A handout by the Tribal Research And Cultural Foundation, an organisation working for the Gujjars, has impressed upon various organisations working for tribal in the State to mobilise resources for providing necessary logistics to migratory tribes.
The migratory families met with noted Gujjar researcher Dr. Javaid Rahi and said that the main migration routes, including Jamiya Gali, Gora Batta, Nanansar, Ropadi Dharhal Pass , Mughal Road and others, were badly damaged due to heavy snowfall last winter and were in need of urgent repairs . Accordingly, Dr. Rahi appealed to the relevant agencies to undertake early repairs to these traditional routes.
“Due to sudden raised in daily temperature they started their journey toward hilly areas. In some areas the migration also delayed due ongoing election in Jammu and Kashmir” he said.
While interacting with migratory nomads, Dr. Rahi informed that the matter regarding restoration of all restricted pasture and dhoks located near Indo-Pak border and in Ladakh areas of Jammu and Kashmir to Gujjar and Bakerwals was taken with the local district magistrates, he said . “We have written a number of letters to DMs through Tribal Research and Cultural Foundation and pleaded to revoke all orders restricting nomads to migrate seasonally in the state” said a senior functionary urged for free movement of all migratory communities to the areas belongs to them since centuries’. It said all such order needs immediate revocation as the Gujjars and Bakerwals suffered a great loss to their lifestyle, economy and tribal culture.” said TRCF’s letters addressed to DMs.

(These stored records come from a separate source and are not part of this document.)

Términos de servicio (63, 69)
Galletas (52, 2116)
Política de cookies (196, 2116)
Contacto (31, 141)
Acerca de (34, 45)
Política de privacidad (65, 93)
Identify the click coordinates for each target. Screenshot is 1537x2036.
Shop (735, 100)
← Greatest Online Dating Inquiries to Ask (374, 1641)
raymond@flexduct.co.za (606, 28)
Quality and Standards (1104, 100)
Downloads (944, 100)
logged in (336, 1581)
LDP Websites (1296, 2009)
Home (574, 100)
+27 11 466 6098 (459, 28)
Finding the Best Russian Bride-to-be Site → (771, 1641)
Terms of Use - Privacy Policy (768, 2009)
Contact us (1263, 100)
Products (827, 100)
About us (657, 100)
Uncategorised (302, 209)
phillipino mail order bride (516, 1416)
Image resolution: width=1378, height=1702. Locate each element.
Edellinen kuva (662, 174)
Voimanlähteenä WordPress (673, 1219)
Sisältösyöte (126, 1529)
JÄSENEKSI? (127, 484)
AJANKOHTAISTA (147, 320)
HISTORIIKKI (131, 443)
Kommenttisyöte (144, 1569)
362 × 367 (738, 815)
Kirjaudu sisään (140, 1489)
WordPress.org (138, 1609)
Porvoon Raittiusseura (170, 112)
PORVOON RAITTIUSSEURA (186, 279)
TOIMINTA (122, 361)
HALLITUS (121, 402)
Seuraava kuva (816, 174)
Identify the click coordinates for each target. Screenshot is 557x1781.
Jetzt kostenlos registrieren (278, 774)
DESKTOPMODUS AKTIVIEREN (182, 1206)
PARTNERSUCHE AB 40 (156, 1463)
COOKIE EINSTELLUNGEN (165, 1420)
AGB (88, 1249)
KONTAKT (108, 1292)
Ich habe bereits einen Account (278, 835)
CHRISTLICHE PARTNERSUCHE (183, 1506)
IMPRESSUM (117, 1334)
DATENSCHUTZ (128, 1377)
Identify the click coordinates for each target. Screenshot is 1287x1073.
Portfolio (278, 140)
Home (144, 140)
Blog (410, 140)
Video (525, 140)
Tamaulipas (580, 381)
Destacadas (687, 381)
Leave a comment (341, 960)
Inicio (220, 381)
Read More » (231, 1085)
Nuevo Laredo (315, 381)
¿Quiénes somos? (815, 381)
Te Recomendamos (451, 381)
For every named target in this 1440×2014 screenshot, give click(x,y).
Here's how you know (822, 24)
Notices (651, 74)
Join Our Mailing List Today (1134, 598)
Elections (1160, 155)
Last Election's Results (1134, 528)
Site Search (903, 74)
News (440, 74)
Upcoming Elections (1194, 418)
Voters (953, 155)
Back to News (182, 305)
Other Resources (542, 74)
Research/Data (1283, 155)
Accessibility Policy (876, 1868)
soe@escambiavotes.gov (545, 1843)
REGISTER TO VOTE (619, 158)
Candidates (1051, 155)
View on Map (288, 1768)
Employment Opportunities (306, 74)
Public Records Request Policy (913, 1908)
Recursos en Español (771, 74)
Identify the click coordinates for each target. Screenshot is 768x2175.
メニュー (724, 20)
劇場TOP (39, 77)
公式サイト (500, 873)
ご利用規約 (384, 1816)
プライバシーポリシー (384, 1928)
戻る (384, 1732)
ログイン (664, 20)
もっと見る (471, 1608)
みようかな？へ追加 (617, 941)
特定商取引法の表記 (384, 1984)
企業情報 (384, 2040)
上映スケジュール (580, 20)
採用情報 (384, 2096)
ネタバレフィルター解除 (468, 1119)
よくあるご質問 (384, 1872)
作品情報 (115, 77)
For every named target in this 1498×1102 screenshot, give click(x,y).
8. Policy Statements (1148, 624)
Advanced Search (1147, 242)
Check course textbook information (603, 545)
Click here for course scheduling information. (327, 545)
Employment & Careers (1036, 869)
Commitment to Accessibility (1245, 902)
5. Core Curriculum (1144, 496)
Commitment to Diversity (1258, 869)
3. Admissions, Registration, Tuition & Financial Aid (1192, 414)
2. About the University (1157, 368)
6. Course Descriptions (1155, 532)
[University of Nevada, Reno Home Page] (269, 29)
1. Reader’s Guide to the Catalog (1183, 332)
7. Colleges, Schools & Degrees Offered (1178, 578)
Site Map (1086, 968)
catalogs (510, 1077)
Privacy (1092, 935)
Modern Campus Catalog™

“Due to restriction in Tribal movement in several areas the Gujjars–Bakerwals are facing extreme adversities, toughest lifestyle, lack economic freedom owing to deficiency of resources so they (Tribal) deserve special attentions of state and Central governments,” the letter reads.
The Gujjars constituted more than 20 per cent population of the State and a sizeable population of the tribe, along with their livestock, undertake migration.